● **Exercise brief**
Copy every line in the records below that contains the word "Flottenpartner".

-*-

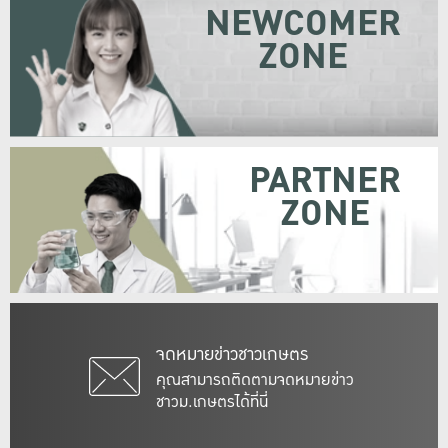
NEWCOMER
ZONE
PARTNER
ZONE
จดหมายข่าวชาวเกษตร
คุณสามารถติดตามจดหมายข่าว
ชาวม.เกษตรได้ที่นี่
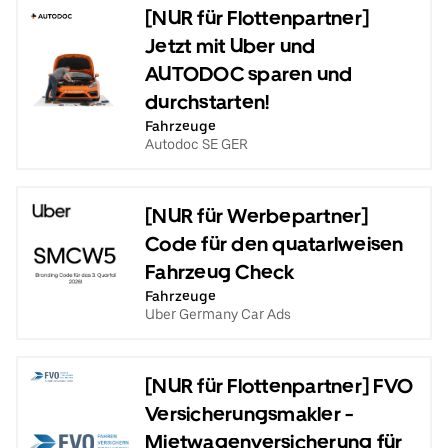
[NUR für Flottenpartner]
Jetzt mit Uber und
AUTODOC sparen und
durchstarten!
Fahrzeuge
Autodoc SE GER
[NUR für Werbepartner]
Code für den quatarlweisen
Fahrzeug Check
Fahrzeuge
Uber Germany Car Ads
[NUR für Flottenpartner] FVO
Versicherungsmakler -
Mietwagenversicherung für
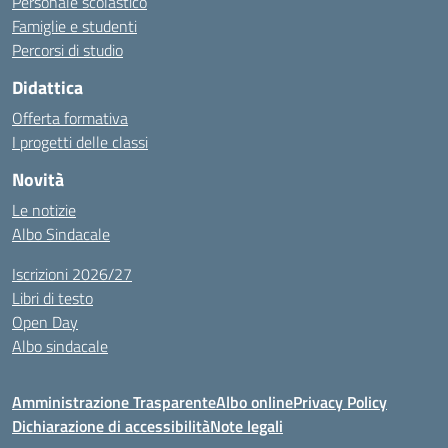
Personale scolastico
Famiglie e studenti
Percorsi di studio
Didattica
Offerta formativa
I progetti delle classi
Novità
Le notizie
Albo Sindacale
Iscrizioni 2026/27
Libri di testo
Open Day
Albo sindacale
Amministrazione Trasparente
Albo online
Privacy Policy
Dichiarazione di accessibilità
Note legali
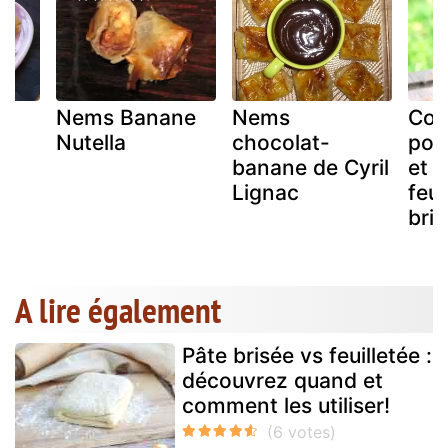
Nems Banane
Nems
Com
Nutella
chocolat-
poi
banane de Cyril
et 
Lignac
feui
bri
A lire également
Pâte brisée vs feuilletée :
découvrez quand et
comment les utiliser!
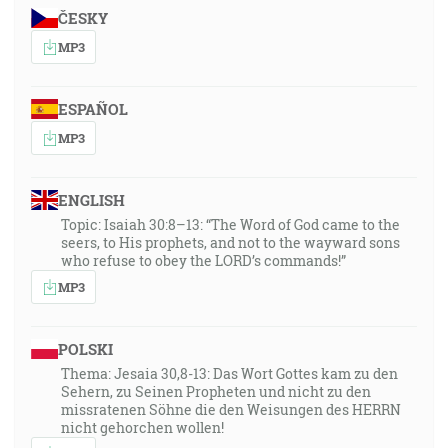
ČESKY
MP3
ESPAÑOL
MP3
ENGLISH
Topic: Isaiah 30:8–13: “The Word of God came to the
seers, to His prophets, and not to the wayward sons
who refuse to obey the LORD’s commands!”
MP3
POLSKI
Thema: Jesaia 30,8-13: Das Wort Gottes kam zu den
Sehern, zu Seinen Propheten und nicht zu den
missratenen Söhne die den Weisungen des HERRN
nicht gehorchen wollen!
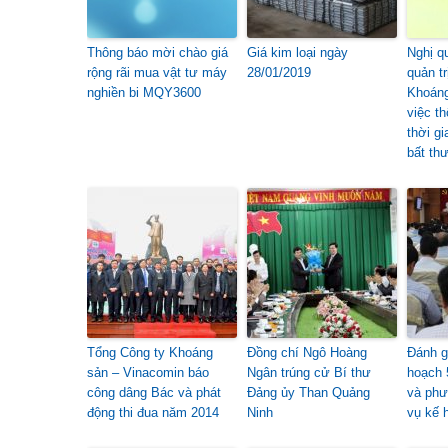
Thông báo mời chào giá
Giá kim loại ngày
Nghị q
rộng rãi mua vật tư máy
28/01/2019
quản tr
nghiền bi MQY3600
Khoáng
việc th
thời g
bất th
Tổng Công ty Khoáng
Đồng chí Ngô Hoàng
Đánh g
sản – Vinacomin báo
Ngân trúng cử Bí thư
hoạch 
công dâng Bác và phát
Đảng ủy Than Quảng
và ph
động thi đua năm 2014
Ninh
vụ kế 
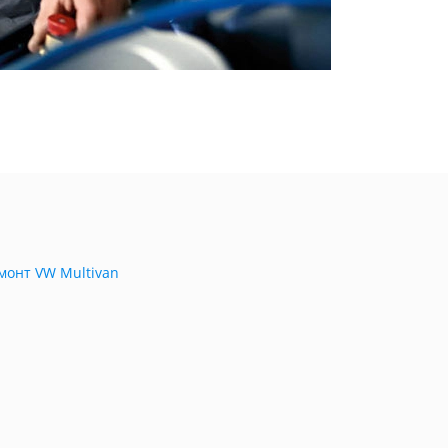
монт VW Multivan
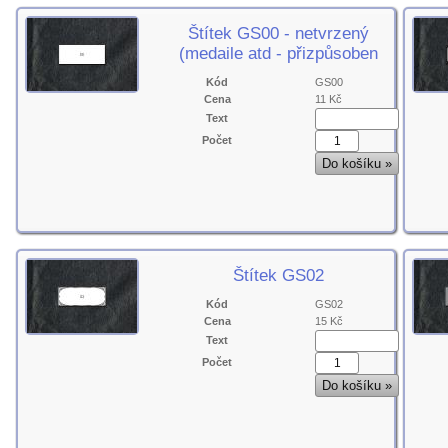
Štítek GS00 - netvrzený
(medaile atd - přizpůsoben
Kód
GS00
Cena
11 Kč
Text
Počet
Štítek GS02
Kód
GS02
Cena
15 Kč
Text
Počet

-*-

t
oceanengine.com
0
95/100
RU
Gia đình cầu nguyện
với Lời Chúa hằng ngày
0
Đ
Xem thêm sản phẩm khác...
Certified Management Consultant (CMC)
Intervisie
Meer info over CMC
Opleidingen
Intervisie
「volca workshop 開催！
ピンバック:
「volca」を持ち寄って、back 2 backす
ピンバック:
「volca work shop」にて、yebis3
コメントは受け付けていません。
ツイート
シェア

-*-

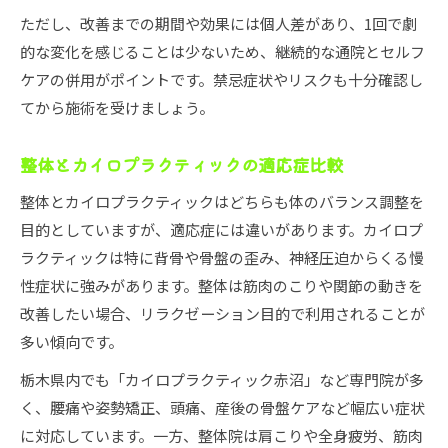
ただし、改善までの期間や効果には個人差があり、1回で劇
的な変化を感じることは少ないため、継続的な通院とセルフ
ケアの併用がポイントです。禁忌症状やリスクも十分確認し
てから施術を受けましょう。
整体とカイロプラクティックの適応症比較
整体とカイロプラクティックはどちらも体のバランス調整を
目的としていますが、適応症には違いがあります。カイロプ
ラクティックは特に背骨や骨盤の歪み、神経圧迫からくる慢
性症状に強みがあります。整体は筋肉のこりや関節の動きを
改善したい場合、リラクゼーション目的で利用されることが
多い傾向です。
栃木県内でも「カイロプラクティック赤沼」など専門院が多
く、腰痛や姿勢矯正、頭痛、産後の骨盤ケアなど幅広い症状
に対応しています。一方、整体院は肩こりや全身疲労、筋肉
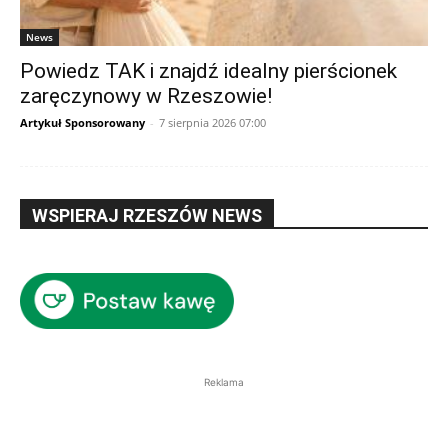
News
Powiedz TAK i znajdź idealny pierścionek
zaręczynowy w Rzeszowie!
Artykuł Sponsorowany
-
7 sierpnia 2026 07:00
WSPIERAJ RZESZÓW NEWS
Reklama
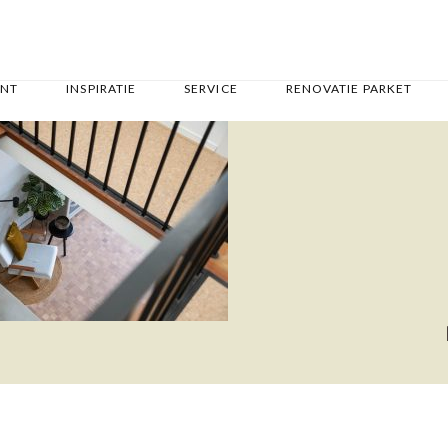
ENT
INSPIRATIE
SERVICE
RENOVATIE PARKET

-*-

● **Output of the exercise**
[NUR für Flottenpartner]
[NUR für Flottenpartner] FVO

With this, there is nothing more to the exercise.